The first steps to building Web services involve the development environment and tools to build the components themselves. Here, enterprises can choose one of two routes. Microsoft's .Net offering is Visual Studio .Net, or there's the J2EE option favoured by BEA, Sun Microsystems and IBM. BEA's Weblogic 7.0, for example, ships with "Web Services Workshop", which is an add-on that helps companies develop new Web services in a visual environment. Development tools can cost anywhere from $10 to $1,000 per concurrent user. 

Not always cheap and cheerful

Once your developers have created the Web service components, you will need an infrastructure to deploy, provision and manage the services themselves. For Microsoft users, this means Windows .Net Server. For Java users, it means an application server from a vendor such as BEA, Sun or IBM. These application servers can be used to integrate Java-compatible applications using the Java 2 Enterprise Edition Connector Architecture (JCA).

But not all Web services integration projects are necessarily cheap and cheerful.
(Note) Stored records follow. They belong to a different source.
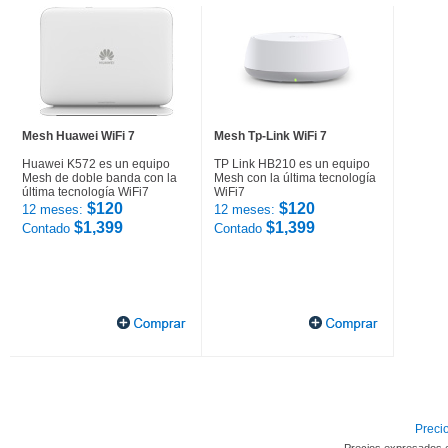
Mesh Huawei WiFi 7
Mesh Tp-Link WiFi 7
Huawei K572 es un equipo
TP Link HB210 es un equipo
Mesh de doble banda con la
Mesh con la última tecnología
última tecnología WiFi7
WiFi7
$120
$120
12 meses:
12 meses:
$1,399
$1,399
Contado
Contado
Precio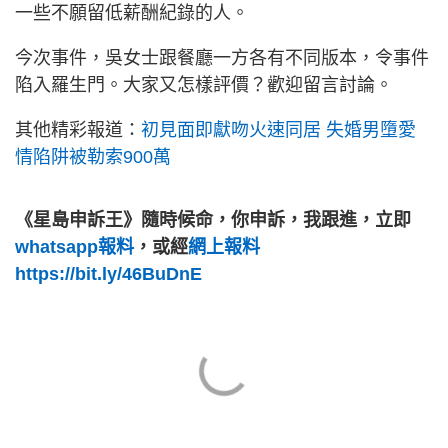
一些不願留低薪酬紀錄的人。
今次事件，吳女士跟餐廳一方各有不同版本，令事件
陷入羅生門。大家又怎樣評價？歡迎留言討論。
其他精彩報道：
初見面即獻吻火速同居 失婚男墮愛
情陷阱被勒索900萬
《星島申訴王》隨時候命，你申訴，我跟進，立即
whatsapp報料
，或經
網上報料
https://bit.ly/46BuDnE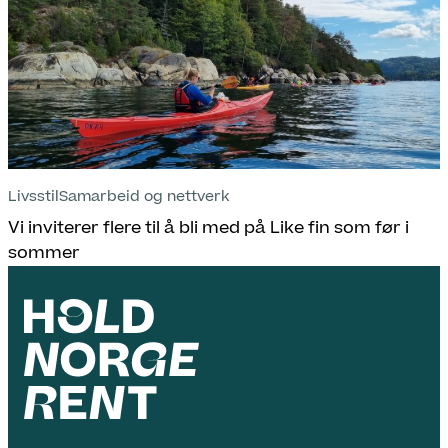
Livsstil
Samarbeid og nettverk
Vi inviterer flere til å bli med på Like fin som før i
sommer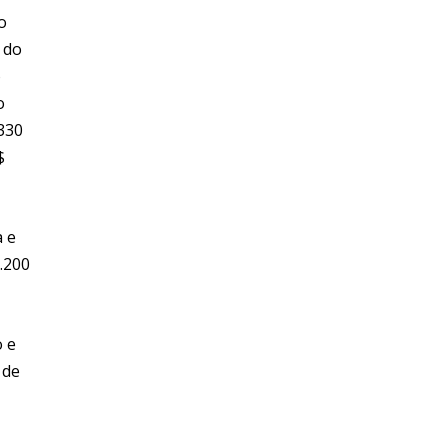
o
 do
o
o
.330
$
a e
.200
 e
 de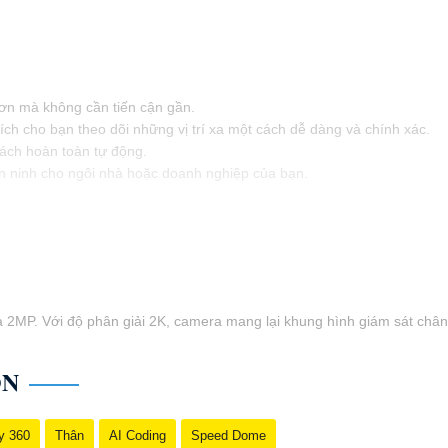
hơn mà không cần tiến cận gần.
ch cho bạn theo dõi những vị trí xa một cách dễ dàng và chính xác.
ách hoàn toàn tự động.
n ninh cho ngôi nhà hoặc doanh nghiệp của bạn.
ra 2MP. Với độ phân giải 2K, camera mang lại khung hình giám sát chân
ON
y 360
Thân
AI Coding
Speed Dome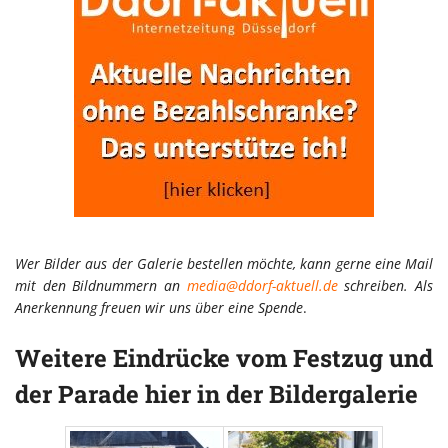
Wer Bilder aus der Galerie bestellen möchte, kann gerne eine Mail
mit den Bildnummern an
media@ddorf-aktuell.de
schreiben. Als
Anerkennung freuen wir uns über eine Spende
.
Weitere Eindrücke vom Festzug und
der Parade hier in der Bildergalerie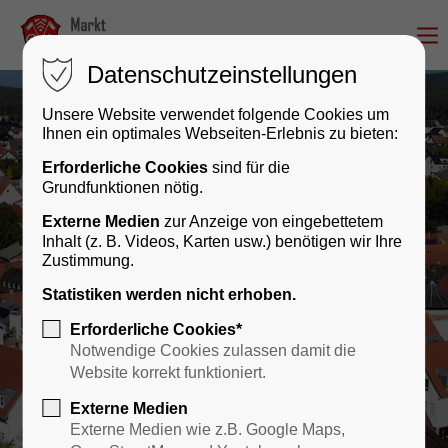
Datenschutzeinstellungen
Unsere Website verwendet folgende Cookies um
Ihnen ein optimales Webseiten-Erlebnis zu bieten:
Erforderliche Cookies
sind für die
Grundfunktionen nötig.
Sulzbach am Main
Externe Medien
zur Anzeige von eingebettetem
Inhalt (z. B. Videos, Karten usw.) benötigen wir Ihre
Herzlich willkommen!
Zustimmung.
Statistiken werden nicht erhoben.
Erforderliche Cookies*
Notwendige Cookies zulassen damit die
Website korrekt funktioniert.
Externe Medien
Externe Medien wie z.B. Google Maps,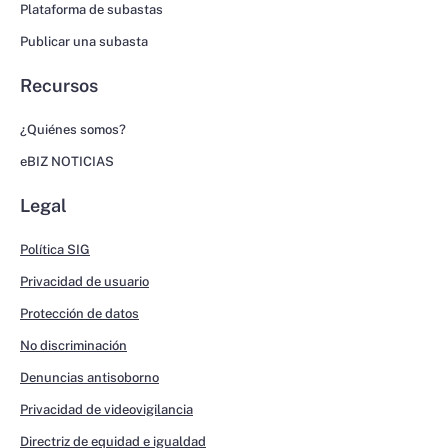
Plataforma de subastas
Publicar una subasta
Recursos
¿Quiénes somos?
eBIZ NOTICIAS
Legal
Política SIG
Privacidad de usuario
Protección de datos
No discriminación
Denuncias antisoborno
Privacidad de videovigilancia
Directriz de equidad e igualdad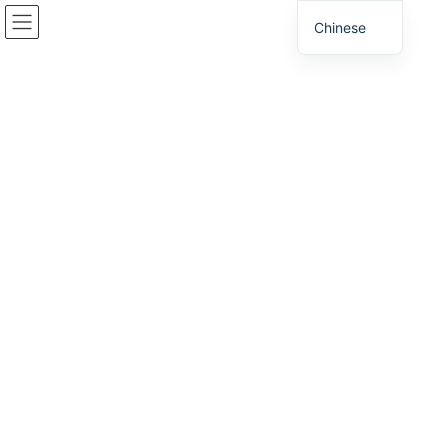
跳
跳
Chinese
到
至
内
导
容
航
研讨会
家
研讨会
【现正招募】兵库县支援网络研讨会即将举行！
2026年1月30日
/ 上次更新 :
2026年2月19日
研讨会
【现正招募】兵库县支援网络研讨会
即将举行！
我们将简要介绍兵库县的投资环境（具有诸多优势）、工业用地信
息以及兵库县提供的支持方案（包括补贴和减税）。
1. 日期和时间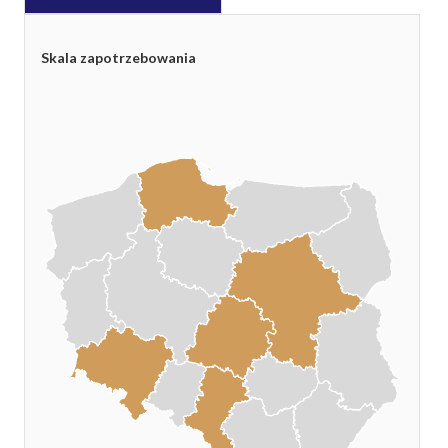
Skala zapotrzebowania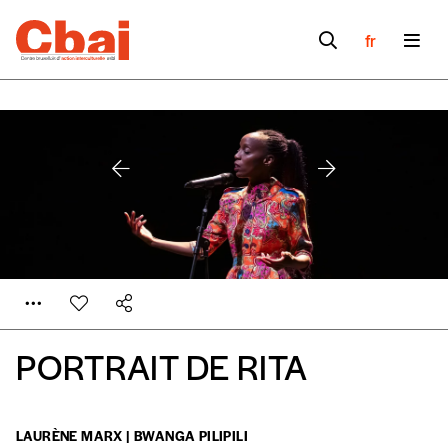
fr
PORTRAIT DE RITA
Formulaire de
LAURÈNE MARX | BWANGA PILIPILI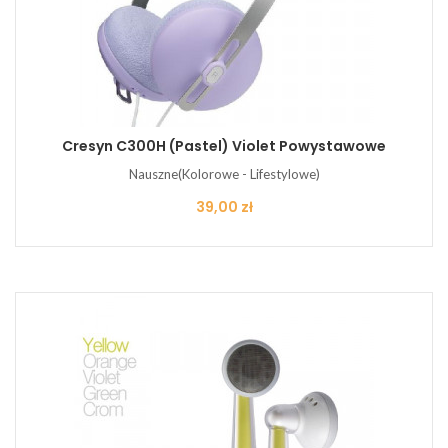
Cresyn C300H (pastel) Violet Powystawowe
Nauszne(Kolorowe - Lifestylowe)
Cena
39,00 zł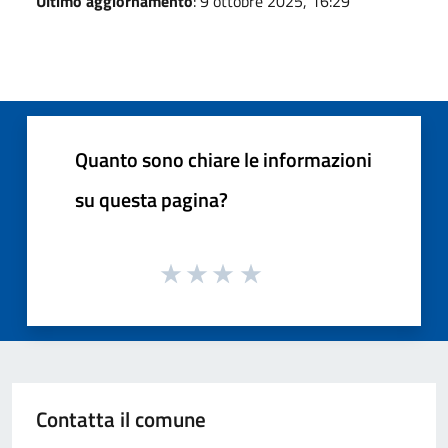
Ultimo aggiornamento
: 9 ottobre 2025, 16:29
Quanto sono chiare le informazioni
su questa pagina?
Contatta il comune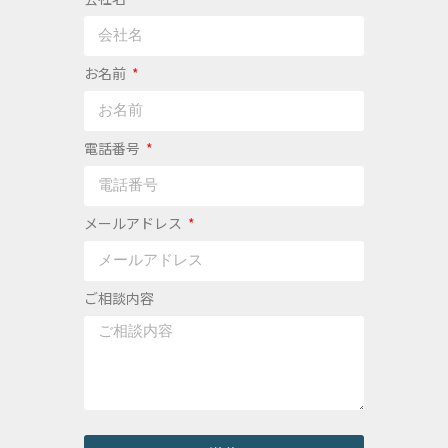
お名前
電話番号
メールアドレス
ご相談内容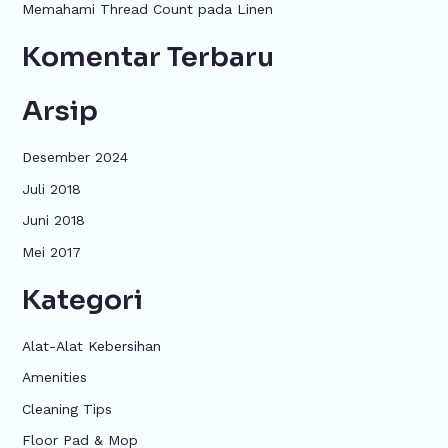
k
Memahami Thread Count pada Linen
:
Komentar Terbaru
Arsip
Desember 2024
Juli 2018
Juni 2018
Mei 2017
Kategori
Alat-Alat Kebersihan
Amenities
Cleaning Tips
Floor Pad & Mop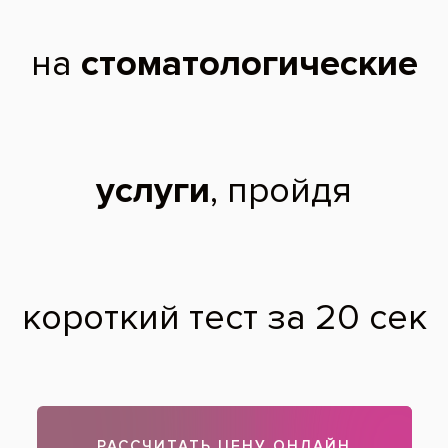
Дисколорит зуба, возникший после
эндодонтического лечения
После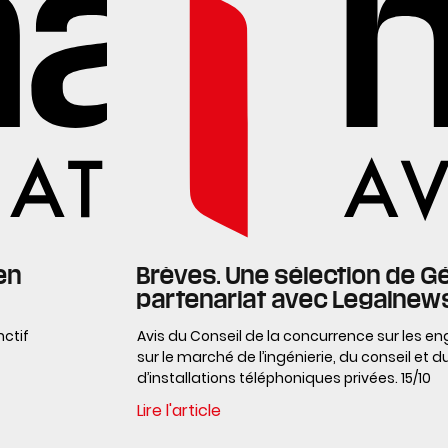
en
Brèves. Une sélection de G
partenariat avec Legalnew
ctif
Avis du Conseil de la concurrence sur les
sur le marché de l’ingénierie, du conseil et 
d’installations téléphoniques privées. 15/10
Lire l'article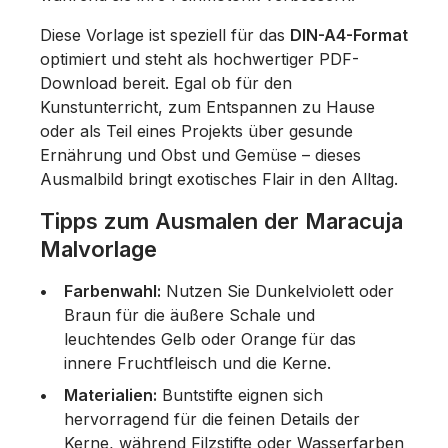
Diese Vorlage ist speziell für das
DIN-A4-Format
optimiert und steht als hochwertiger PDF-
Download bereit. Egal ob für den
Kunstunterricht, zum Entspannen zu Hause
oder als Teil eines Projekts über gesunde
Ernährung und Obst und Gemüse – dieses
Ausmalbild bringt exotisches Flair in den Alltag.
Tipps zum Ausmalen der Maracuja
Malvorlage
Farbenwahl:
Nutzen Sie Dunkelviolett oder
Braun für die äußere Schale und
leuchtendes Gelb oder Orange für das
innere Fruchtfleisch und die Kerne.
Materialien:
Buntstifte eignen sich
hervorragend für die feinen Details der
Kerne, während Filzstifte oder Wasserfarben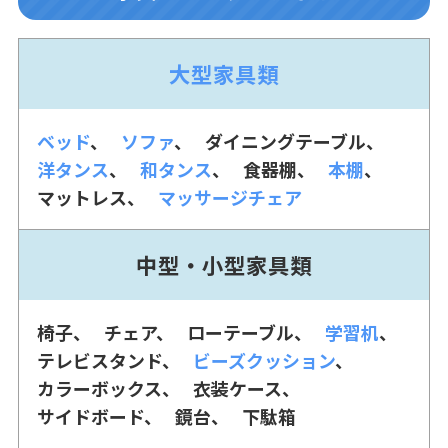
大型家具類
ベッド
ソファ
ダイニングテーブル
洋タンス
和タンス
食器棚
本棚
マットレス
マッサージチェア
中型・小型家具類
椅子
チェア
ローテーブル
学習机
テレビスタンド
ビーズクッション
カラーボックス
衣装ケース
サイドボード
鏡台
下駄箱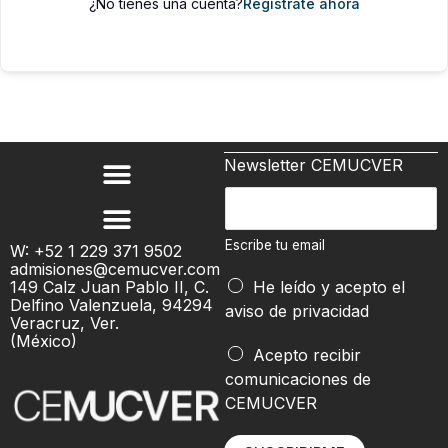
¿No tienes una cuenta?
Regístrate ahora
Newsletter CEMUCVER
E
s
c
Escribe tu email
W: +52 1 229 371 9502
admisiones@cemucver.com
r
149 Calz Juan Pablo II, C.
He leído y acepto el
i
Delfino Valenzuela, 94294
aviso de privacidad
b
Veracruz, Ver.
(México)
e
e
Acepto recibir
t
m
comunicaciones de
u
a
CEMUCVER
e
i
m
l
In some cases, the additional development and staff costs associated with Web services can make the project just as expensive as a traditional EAI implementation, argues Chris Hayes, solutions manager with Sterling Commerce. "People who say that this is going to revolutionise integration are probably not doing their sums right," he says.

Research from Forrester backs up Hayes' point of view. The analyst group claims that a mid-sized organisation spending $150,000 on Web services applications could end up spending an additional $50,000 on staff and integration costs. While vendors claim an average deployment cost of $200,000 for a strategic Web service, Forrester puts the cost at a staggering $2.5m.